How to complete this task: Each line in the records below, from the one that contains "regelmäßiges Ku" to the one that contains "inclusive Geburt", should be reproduced exactly, the first and last included.

*** Opening Records shown ***

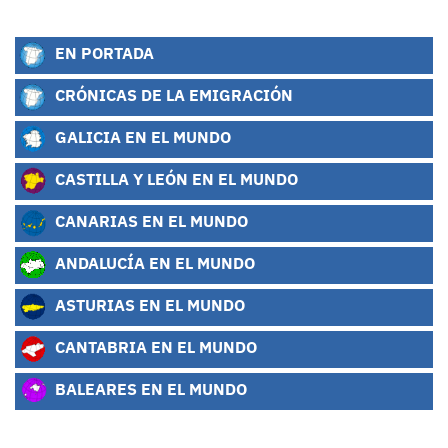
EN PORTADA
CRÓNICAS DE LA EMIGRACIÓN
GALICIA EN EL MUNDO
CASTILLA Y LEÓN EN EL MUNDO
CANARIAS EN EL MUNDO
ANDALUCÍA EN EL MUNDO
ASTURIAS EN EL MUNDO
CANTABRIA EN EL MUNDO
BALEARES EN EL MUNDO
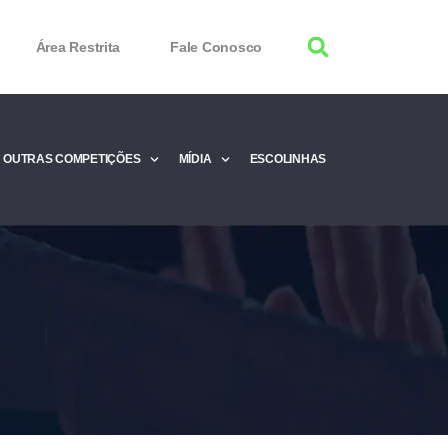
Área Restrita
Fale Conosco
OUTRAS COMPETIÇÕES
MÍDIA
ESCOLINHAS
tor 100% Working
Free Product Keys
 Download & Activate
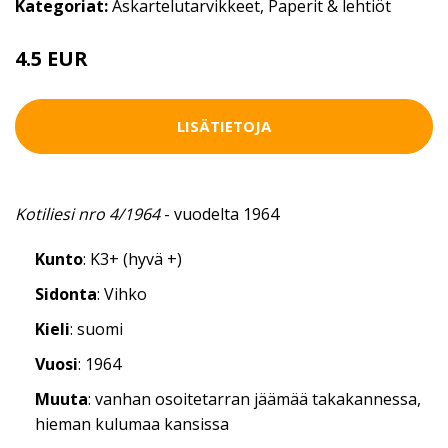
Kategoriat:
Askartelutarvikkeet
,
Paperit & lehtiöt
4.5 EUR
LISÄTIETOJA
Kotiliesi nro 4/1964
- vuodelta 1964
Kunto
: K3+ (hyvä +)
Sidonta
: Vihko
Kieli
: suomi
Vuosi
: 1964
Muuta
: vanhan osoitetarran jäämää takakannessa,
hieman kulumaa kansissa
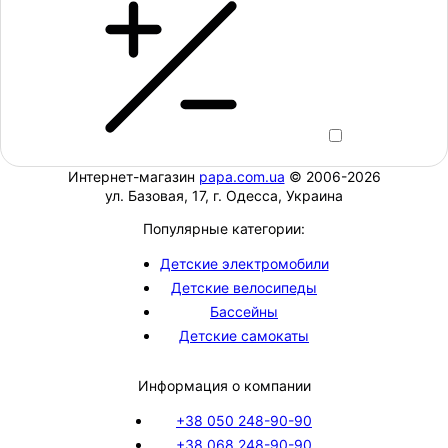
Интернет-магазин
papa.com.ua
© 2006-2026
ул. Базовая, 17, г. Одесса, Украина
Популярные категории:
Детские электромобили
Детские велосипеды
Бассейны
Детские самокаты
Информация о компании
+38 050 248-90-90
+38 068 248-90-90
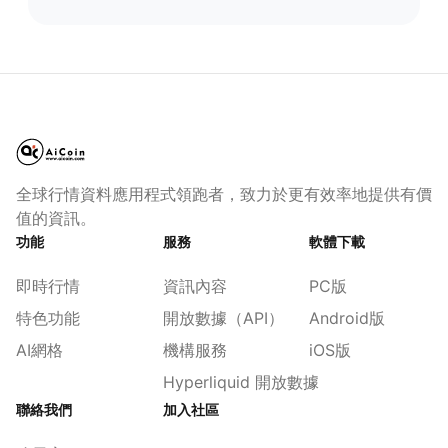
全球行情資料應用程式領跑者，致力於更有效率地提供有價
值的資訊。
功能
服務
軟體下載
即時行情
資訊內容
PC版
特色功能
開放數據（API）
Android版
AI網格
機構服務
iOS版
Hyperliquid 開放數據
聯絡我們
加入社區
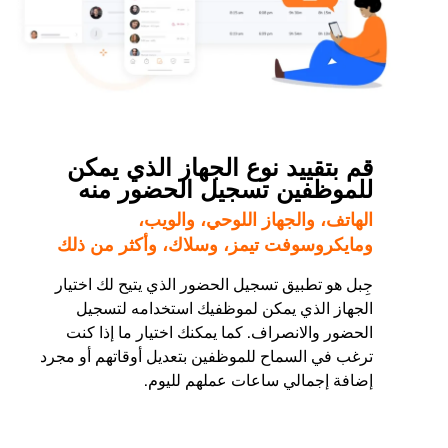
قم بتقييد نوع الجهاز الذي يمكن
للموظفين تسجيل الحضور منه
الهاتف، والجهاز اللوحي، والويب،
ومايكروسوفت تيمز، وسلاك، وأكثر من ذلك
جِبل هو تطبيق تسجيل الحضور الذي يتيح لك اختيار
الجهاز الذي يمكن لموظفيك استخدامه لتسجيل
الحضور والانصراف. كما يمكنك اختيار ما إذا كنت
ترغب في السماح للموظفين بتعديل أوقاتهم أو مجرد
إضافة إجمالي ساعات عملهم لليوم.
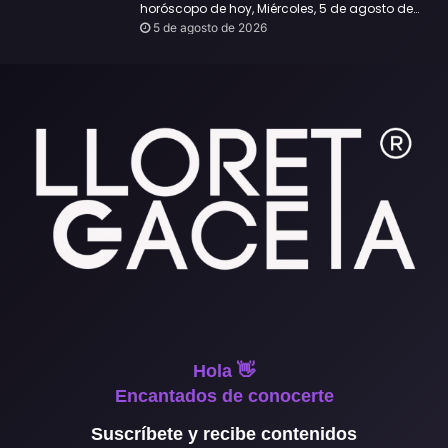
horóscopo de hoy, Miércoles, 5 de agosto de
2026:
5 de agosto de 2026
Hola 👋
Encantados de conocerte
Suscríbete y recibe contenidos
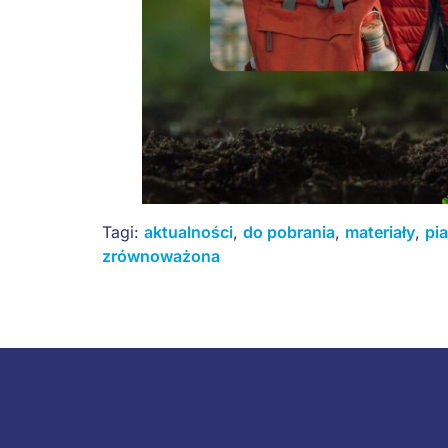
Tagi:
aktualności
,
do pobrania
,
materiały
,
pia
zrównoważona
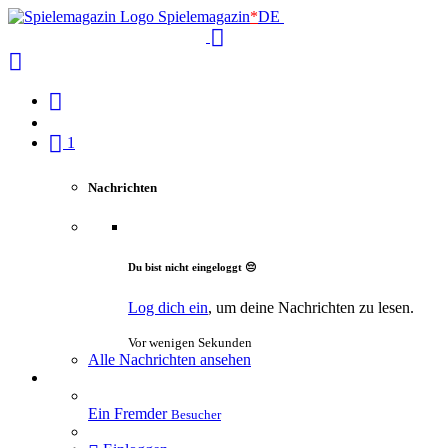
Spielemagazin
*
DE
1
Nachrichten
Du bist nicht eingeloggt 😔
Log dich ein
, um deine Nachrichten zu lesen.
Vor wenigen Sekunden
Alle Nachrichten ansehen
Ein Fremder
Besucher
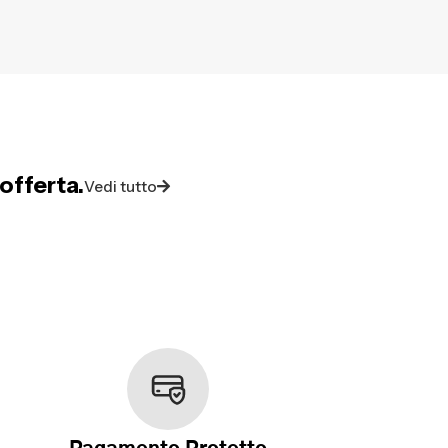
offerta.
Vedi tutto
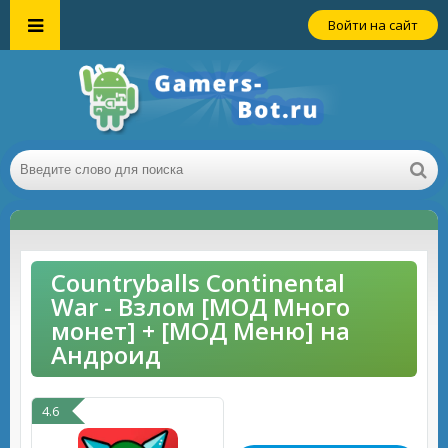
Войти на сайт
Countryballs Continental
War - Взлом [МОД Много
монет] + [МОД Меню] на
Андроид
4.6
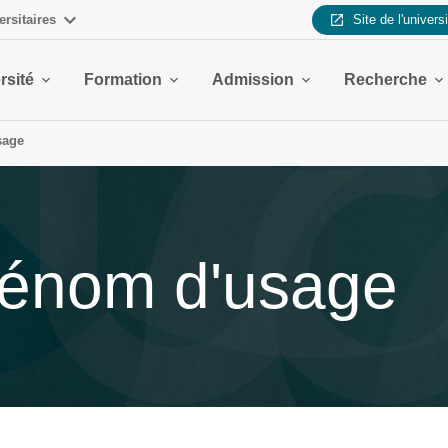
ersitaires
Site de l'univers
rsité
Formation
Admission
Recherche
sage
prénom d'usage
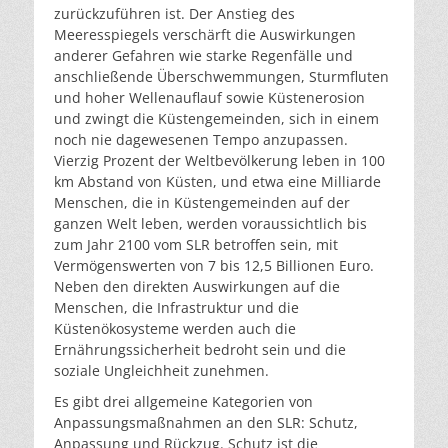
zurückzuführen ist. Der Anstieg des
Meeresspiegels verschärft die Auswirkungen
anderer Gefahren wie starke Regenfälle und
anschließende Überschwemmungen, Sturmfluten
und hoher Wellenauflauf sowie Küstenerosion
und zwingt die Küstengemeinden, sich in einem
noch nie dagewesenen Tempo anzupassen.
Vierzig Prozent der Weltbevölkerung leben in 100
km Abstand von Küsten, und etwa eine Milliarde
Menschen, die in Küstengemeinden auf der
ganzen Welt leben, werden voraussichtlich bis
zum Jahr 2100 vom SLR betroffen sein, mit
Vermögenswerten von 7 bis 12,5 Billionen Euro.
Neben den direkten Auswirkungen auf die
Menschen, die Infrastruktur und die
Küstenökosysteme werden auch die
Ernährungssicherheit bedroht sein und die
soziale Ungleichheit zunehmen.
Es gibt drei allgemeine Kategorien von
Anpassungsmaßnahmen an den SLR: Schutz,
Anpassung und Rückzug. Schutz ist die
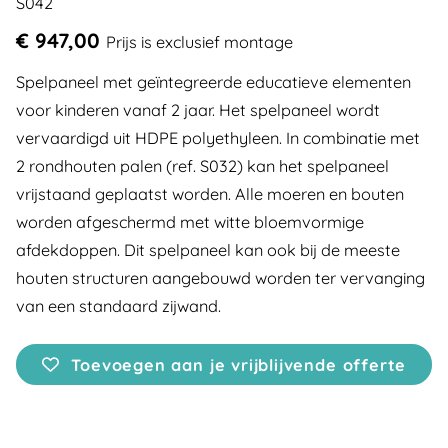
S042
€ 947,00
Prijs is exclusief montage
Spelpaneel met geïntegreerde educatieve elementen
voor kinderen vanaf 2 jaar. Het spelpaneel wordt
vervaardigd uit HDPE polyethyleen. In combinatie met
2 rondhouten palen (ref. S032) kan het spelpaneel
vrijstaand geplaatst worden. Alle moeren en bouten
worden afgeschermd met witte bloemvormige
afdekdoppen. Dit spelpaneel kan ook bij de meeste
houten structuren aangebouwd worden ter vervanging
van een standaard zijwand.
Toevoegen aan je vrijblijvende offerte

*** Closing Records shown ***
*** Opening Records shown ***

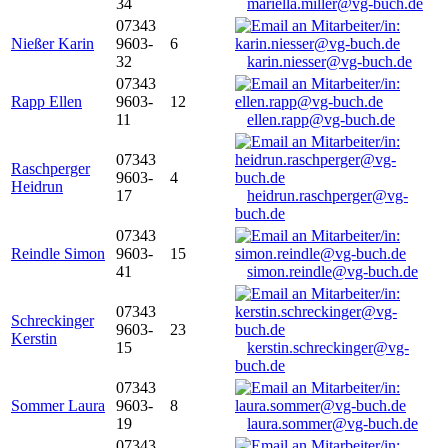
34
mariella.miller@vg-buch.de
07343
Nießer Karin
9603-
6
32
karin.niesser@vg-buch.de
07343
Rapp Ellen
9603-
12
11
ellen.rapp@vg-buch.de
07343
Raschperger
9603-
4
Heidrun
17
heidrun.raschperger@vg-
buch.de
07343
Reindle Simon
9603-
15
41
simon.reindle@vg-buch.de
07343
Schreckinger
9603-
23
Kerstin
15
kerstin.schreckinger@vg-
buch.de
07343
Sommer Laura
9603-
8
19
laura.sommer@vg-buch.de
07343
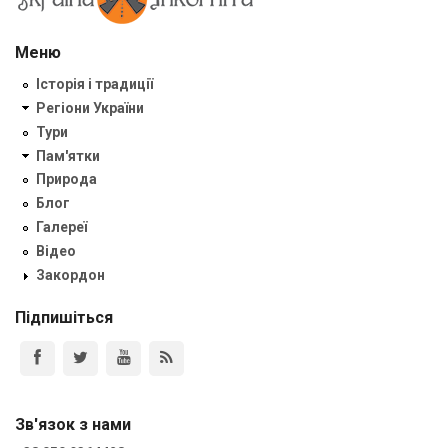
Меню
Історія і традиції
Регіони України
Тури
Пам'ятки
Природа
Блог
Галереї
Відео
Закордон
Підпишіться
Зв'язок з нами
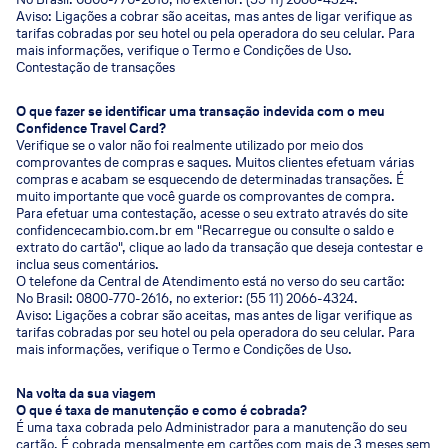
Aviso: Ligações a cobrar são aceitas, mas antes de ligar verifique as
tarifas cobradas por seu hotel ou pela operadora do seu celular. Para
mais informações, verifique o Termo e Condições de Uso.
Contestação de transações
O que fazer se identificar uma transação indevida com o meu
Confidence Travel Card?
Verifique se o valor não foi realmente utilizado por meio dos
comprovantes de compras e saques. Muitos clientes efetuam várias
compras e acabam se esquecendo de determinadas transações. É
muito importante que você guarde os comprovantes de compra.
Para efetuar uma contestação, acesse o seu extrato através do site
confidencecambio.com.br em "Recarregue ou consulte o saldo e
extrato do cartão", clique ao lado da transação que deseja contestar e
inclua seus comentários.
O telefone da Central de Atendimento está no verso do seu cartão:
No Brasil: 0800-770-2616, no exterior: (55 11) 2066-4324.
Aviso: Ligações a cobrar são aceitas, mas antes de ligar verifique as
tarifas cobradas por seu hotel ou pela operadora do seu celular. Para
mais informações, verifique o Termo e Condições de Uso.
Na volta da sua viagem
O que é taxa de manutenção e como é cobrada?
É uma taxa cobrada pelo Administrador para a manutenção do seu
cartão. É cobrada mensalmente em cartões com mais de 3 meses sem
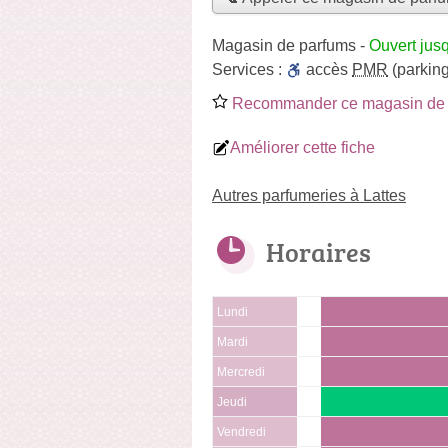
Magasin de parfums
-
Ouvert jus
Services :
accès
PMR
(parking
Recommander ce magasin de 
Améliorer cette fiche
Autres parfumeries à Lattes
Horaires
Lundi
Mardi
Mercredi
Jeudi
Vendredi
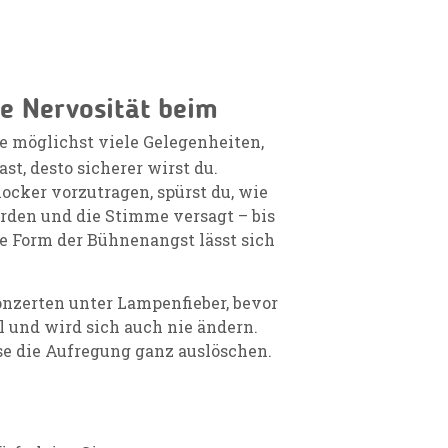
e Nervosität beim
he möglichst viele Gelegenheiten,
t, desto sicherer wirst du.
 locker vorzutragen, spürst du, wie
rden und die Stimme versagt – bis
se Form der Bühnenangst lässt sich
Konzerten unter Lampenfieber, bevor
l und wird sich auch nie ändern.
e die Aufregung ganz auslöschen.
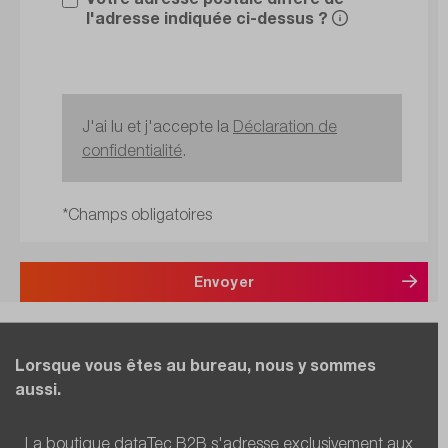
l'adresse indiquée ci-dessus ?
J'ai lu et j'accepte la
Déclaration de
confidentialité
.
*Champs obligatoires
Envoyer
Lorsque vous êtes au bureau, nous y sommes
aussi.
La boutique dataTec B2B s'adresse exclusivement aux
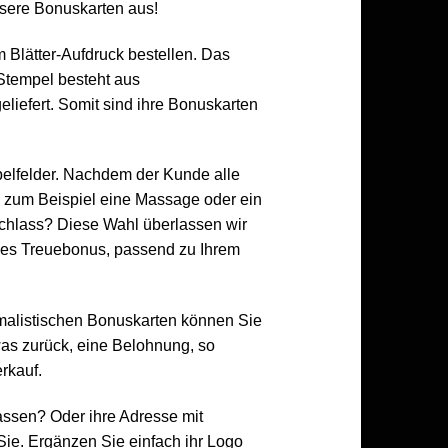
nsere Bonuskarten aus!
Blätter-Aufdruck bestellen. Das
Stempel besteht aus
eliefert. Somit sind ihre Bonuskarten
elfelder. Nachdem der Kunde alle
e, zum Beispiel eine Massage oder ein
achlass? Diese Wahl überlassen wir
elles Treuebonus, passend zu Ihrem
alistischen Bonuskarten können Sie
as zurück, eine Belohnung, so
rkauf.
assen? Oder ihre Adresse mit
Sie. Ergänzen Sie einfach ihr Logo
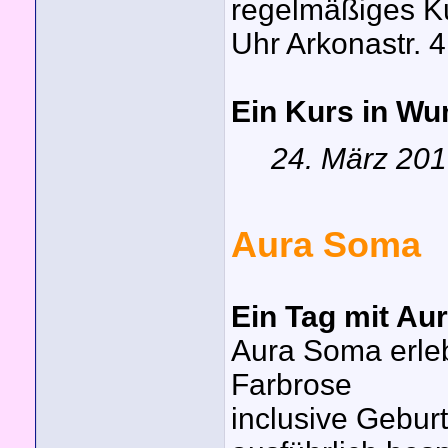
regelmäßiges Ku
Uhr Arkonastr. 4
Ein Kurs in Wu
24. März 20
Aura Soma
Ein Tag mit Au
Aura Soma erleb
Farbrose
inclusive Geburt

*** Closing Records shown ***

Result for this exercise:
regelmäßiges Ku
Uhr Arkonastr. 4
Ein Kurs in Wu
24. März 20
Aura Soma
Ein Tag mit Au
Aura Soma erleb
Farbrose
inclusive Geburt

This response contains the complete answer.